Thanks @Victor_G,
You sound like you are familiar with pharmaceutical formulation work so I will give you bit more details.
Yes, it is a pure mixture problem where I have fixed total quantity and vary the amount of each factor.
So as you said, F1+F2+F3+F4 should be 100. I wanted to have 'at least' 3 levels for each factor and tried custom design but with that I could not achieve the orthogonality of main factors. I remember reading something like "make the model fit the problem does not make the problem fit the model." in one of postings in JMP community. However, I really wanted to employ DSD as it enables orthogonal evaluation of each factor on responses.
So, I made little trick to be able to apply DSD on this problem. I converted % of each factor to ratios and this way you can independently change the level of each factor. For instance, when you look at the screen shot of maximizing the desirability on my initial posting, JMP tells me that at F1:30, F2:5, F3:10, F4: 1 I can maximize the responses. This is the ratios, but I can convert this ratio to F1: 65%, F2: 11%, F3:22%, F4: 2%, then use this mixture to screen the formulations.
I know it is not strict forward and not sure if it is correct way to do it, but at least JMP fit this data nicely with p-value of predictive plot of R1&R2 ~0.01 and R3&R4 ~ 0.06.
I have never explored Mixture Design but will do if that enables the orthogonal design and less runs for initial screening compared to DSD.
Below I aggregated my response to your answer 1,2, and 3.

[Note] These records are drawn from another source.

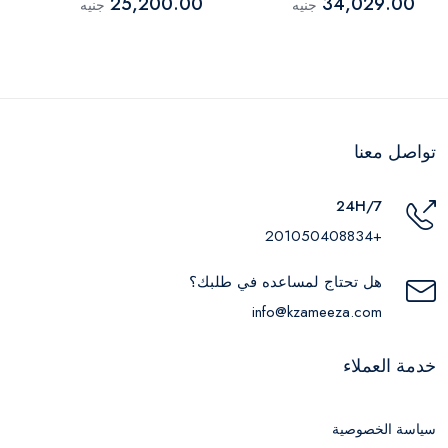
25,200.00
34,029.00
جنيه
جنيه
ARTI015CY
تواصل معنا
24H/7
+201050408834
هل تحتاج لمساعده في طلبك؟
info@kzameeza.com
خدمة العملاء
سياسة الخصوصية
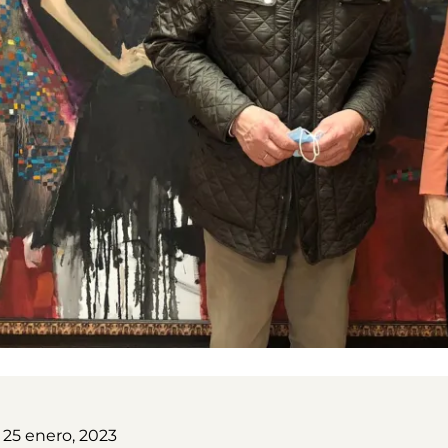
 25 enero, 2023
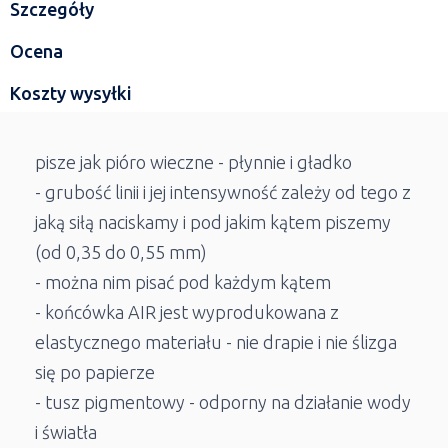
Szczegóły
Ocena
Koszty wysyłki
pisze jak pióro wieczne - płynnie i gładko
- grubość linii i jej intensywność zależy od tego z
jaką siłą naciskamy i pod jakim kątem piszemy
(od 0,35 do 0,55 mm)
- można nim pisać pod każdym kątem
- końcówka AIR jest wyprodukowana z
elastycznego materiału - nie drapie i nie ślizga
się po papierze
- tusz pigmentowy - odporny na działanie wody
i światła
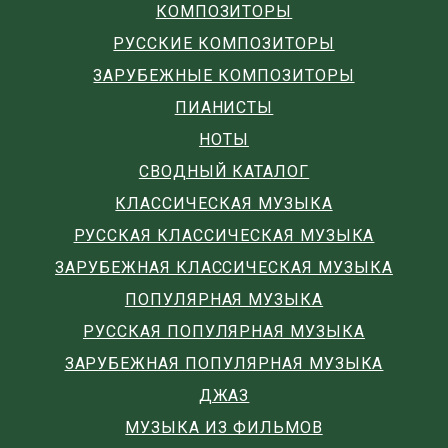
КОМПОЗИТОРЫ
РУССКИЕ КОМПОЗИТОРЫ
ЗАРУБЕЖНЫЕ КОМПОЗИТОРЫ
ПИАНИСТЫ
НОТЫ
СВОДНЫЙ КАТАЛОГ
КЛАССИЧЕСКАЯ МУЗЫКА
РУССКАЯ КЛАССИЧЕСКАЯ МУЗЫКА
ЗАРУБЕЖНАЯ КЛАССИЧЕСКАЯ МУЗЫКА
ПОПУЛЯРНАЯ МУЗЫКА
РУССКАЯ ПОПУЛЯРНАЯ МУЗЫКА
ЗАРУБЕЖНАЯ ПОПУЛЯРНАЯ МУЗЫКА
ДЖАЗ
МУЗЫКА ИЗ ФИЛЬМОВ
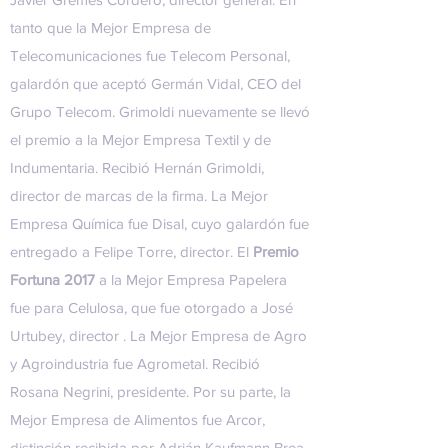
tanto que la Mejor Empresa de
Telecomunicaciones fue Telecom Personal,
galardón que aceptó Germán Vidal, CEO del
Grupo Telecom. Grimoldi nuevamente se llevó
el premio a la Mejor Empresa Textil y de
Indumentaria. Recibió Hernán Grimoldi,
director de marcas de la firma. La Mejor
Empresa Química fue Disal, cuyo galardón fue
entregado a Felipe Torre, director. El
Premio
Fortuna 2017
a la Mejor Empresa Papelera
fue para Celulosa, que fue otorgado a José
Urtubey, director . La Mejor Empresa de Agro
y Agroindustria fue Agrometal. Recibió
Rosana Negrini, presidente. Por su parte, la
Mejor Empresa de Alimentos fue Arcor,
distinción recibida por Adrián Kaufmann Brea,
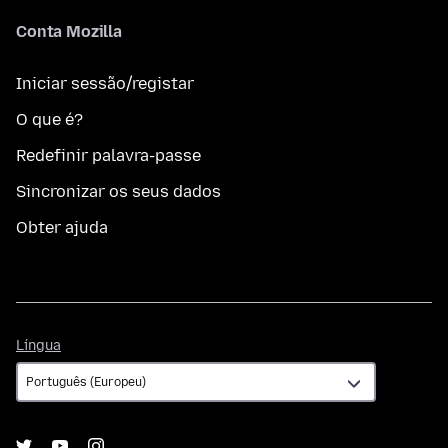
Conta Mozilla
Iniciar sessão/registar
O que é?
Redefinir palavra-passe
Sincronizar os seus dados
Obter ajuda
Língua
Língua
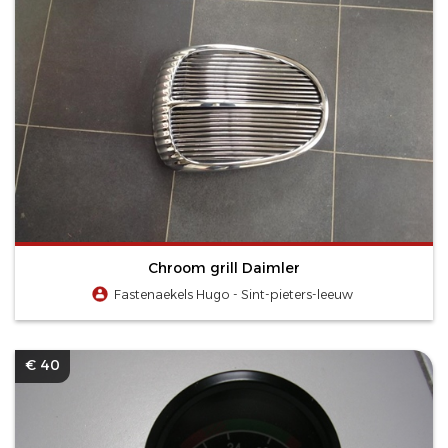
Chroom grill Daimler
Fastenaekels Hugo - Sint-pieters-leeuw
€ 40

I have rated the importance of each response and applied "Maximize Desirability" to find desirability that is shown in my initial posting (2nd screenshot). As you have suggested, my goal is to definitely optimize the formulation by looking at the smaller design space. The question is what is smart ways to set up the boundary of design space to follow up. Assuming that subject matter expert wants me to fix F1 and F4 at the value suggested by desirability function of JMP (2nd screenshot) and further investigate the different ratio of F2 and F3. How should I set the boundary of F2 and F3 to look at? I see some people use 3D scatter plot to figure this out but since I would like to consider 4 responses (simultaneously) to optimize, it is not viable option. But I was thinking JMP should have some smart tool to help users to identify the design space to follow up even though there are multiple responses. In terms of designing method, I was not aware of Augment Design tool. Thanks for letting me know, I will look into it.
Thanks for your input and suggestions. I am very new to DOE and JMP so I am in the active learning phase. Any additional advice would be appreciated.